[Records from a collection]
—————
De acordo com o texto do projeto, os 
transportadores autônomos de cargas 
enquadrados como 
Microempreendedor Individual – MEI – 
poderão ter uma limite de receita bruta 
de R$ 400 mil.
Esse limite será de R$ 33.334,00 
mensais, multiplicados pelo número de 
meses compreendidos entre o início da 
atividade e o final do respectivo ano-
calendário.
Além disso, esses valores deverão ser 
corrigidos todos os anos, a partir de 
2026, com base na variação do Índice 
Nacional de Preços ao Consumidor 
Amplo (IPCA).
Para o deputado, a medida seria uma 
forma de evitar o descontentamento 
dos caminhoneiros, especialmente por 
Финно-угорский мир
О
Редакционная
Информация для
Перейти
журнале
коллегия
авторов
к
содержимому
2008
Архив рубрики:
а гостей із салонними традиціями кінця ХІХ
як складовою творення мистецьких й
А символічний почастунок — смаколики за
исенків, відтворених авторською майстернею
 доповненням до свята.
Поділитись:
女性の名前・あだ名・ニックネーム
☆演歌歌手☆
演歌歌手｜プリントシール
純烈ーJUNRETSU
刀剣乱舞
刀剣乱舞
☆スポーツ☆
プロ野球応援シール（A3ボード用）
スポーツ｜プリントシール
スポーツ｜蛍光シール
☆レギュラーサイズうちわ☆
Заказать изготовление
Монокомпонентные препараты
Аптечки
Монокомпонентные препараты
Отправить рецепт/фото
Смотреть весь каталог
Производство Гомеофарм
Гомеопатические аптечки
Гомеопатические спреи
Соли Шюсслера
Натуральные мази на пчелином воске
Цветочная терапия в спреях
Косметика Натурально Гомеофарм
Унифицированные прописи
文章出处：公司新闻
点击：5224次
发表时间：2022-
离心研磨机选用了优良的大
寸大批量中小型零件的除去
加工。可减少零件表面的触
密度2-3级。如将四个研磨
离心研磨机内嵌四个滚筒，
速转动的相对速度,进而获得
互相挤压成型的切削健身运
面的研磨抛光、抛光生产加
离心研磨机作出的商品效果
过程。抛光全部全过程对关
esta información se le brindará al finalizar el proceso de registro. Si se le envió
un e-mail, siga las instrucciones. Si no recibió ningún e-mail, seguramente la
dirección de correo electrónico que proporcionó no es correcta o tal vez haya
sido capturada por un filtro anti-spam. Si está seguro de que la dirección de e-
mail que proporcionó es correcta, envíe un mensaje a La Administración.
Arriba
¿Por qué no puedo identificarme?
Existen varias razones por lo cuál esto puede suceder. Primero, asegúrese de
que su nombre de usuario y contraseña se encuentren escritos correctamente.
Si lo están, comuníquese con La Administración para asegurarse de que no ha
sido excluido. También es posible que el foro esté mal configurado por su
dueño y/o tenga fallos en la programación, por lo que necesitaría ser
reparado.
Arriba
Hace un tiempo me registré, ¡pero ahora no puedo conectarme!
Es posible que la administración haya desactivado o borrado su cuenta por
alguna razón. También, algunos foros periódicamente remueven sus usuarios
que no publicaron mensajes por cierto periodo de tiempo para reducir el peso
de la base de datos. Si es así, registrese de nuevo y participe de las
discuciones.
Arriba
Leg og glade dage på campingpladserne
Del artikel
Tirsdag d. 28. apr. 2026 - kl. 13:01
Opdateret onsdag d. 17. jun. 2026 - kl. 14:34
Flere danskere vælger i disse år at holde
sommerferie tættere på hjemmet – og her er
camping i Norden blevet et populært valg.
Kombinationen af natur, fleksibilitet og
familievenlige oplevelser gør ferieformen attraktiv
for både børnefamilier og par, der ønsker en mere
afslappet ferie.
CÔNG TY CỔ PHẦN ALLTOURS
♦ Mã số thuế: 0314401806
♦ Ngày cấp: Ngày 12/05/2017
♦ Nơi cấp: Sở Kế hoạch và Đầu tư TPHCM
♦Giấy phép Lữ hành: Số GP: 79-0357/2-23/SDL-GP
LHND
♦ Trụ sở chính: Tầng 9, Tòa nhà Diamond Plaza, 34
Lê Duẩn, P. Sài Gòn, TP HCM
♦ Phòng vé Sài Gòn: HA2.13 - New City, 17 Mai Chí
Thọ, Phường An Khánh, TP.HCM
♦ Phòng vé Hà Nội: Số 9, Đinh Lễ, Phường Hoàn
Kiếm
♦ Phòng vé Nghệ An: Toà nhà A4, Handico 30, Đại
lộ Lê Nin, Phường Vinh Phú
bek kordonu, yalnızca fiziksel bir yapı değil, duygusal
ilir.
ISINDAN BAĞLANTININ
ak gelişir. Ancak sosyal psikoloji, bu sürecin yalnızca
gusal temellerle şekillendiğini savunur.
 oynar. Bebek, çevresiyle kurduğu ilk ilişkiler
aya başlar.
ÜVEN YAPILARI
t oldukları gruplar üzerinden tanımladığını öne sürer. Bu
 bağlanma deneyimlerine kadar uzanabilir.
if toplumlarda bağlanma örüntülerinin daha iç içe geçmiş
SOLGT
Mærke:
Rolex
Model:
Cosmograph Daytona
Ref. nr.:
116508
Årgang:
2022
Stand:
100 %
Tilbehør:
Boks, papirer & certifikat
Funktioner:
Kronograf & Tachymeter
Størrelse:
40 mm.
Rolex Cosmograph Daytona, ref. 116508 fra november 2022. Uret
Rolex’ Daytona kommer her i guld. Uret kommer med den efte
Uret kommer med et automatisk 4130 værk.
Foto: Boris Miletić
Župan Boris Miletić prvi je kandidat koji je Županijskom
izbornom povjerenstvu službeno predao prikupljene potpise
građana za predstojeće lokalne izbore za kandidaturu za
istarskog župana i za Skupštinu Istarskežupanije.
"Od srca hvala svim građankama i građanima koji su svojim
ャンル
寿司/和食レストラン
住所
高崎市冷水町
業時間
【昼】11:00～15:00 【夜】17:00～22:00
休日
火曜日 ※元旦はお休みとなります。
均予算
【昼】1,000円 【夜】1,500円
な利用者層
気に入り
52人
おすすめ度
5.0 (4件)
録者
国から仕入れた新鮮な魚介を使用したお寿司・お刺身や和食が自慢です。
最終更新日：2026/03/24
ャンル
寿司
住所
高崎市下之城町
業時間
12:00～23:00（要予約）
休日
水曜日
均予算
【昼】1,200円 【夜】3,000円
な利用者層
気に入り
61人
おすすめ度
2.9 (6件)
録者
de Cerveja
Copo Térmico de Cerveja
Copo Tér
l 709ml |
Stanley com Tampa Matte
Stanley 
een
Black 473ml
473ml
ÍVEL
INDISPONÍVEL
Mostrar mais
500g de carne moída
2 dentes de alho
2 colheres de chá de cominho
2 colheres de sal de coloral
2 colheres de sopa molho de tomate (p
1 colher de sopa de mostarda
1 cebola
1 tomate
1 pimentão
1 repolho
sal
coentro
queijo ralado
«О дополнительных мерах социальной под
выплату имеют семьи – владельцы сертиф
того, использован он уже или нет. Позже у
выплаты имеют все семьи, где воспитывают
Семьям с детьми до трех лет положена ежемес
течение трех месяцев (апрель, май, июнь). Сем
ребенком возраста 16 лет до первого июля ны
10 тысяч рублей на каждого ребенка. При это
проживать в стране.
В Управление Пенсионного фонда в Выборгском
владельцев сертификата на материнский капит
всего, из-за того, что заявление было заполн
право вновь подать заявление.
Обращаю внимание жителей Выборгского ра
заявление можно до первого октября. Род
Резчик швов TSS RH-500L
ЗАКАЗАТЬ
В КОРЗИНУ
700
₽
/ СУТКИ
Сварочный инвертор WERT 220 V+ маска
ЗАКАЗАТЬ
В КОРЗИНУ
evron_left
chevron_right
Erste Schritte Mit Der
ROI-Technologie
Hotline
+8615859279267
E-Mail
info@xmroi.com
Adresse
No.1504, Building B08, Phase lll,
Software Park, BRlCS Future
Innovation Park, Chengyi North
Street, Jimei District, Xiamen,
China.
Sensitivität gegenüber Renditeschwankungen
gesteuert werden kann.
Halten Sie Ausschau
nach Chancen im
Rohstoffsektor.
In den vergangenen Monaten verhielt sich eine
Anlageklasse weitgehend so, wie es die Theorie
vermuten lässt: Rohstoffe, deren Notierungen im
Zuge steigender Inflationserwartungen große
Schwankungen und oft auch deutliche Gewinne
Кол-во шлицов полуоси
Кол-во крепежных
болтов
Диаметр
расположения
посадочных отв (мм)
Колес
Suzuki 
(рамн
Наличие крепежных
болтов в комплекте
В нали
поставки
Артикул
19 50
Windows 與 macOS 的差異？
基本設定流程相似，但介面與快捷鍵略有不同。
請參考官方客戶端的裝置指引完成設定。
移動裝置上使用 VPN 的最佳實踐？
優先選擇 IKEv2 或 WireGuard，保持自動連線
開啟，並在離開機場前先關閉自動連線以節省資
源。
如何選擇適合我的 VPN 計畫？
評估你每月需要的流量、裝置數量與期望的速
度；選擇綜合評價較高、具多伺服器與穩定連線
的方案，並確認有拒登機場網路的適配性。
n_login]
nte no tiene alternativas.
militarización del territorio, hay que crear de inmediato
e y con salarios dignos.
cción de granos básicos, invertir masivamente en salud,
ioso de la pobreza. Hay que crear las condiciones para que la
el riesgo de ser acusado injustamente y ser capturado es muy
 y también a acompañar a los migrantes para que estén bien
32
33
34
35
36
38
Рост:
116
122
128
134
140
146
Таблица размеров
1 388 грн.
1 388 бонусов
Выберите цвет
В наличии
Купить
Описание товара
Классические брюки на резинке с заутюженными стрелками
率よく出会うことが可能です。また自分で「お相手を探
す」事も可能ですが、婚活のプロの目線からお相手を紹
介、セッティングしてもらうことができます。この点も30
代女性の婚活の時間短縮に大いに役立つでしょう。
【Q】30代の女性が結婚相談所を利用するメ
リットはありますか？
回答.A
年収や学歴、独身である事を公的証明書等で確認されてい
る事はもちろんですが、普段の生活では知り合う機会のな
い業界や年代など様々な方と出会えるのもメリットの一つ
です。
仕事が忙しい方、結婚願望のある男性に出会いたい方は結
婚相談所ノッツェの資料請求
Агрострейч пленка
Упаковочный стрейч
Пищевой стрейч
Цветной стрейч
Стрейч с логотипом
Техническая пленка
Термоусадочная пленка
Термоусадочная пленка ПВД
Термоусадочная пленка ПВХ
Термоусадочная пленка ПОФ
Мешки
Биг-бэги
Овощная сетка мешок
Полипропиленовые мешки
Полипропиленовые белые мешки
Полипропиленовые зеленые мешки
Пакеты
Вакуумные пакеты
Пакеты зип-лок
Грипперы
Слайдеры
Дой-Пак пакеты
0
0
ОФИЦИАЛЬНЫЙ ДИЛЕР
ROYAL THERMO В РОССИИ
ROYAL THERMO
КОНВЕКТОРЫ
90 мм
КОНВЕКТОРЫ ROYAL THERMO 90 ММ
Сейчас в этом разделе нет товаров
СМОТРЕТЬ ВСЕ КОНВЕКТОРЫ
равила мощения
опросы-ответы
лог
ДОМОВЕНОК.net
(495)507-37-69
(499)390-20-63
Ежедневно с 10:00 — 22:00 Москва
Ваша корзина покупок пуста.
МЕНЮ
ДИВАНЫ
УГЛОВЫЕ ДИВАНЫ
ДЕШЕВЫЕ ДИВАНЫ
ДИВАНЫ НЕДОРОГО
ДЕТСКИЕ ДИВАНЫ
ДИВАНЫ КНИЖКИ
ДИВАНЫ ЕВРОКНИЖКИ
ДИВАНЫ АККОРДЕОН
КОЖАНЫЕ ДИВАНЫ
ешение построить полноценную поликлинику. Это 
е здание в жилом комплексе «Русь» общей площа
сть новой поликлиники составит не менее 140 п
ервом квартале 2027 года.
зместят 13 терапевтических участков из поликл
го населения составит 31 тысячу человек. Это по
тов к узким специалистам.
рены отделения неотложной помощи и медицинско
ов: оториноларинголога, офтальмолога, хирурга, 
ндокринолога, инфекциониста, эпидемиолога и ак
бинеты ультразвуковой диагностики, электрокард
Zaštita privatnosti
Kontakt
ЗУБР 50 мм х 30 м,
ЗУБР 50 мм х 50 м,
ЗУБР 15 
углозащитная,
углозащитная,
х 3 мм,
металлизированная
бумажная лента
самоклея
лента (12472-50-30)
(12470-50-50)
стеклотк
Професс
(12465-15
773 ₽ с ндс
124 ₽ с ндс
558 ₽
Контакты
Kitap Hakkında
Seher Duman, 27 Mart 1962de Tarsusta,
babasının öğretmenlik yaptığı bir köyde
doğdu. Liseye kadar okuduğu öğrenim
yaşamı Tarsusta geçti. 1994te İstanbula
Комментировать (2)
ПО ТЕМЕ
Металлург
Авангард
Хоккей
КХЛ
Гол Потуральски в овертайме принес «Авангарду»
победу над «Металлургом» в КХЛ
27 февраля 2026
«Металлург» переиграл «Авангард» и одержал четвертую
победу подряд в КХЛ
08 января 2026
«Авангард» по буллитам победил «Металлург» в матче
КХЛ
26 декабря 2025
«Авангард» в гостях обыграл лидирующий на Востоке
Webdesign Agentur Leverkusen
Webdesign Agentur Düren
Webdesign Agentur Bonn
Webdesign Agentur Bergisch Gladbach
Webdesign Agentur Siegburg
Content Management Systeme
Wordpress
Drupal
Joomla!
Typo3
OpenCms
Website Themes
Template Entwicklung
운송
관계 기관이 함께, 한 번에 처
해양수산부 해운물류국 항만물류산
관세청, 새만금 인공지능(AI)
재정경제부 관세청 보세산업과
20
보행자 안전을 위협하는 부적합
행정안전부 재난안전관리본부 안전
—————
• [Task] Word for word, restate the entries from the first line to the line that has "Além disso, esses valores deverão ser", both included, and nothing else.

• [Response to the task]
De acordo com o texto do projeto, os 
transportadores autônomos de cargas 
enquadrados como 
Microempreendedor Individual – MEI – 
poderão ter uma limite de receita bruta 
de R$ 400 mil.
Esse limite será de R$ 33.334,00 
mensais, multiplicados pelo número de 
meses compreendidos entre o início da 
atividade e o final do respectivo ano-
calendário.
Além disso, esses valores deverão ser 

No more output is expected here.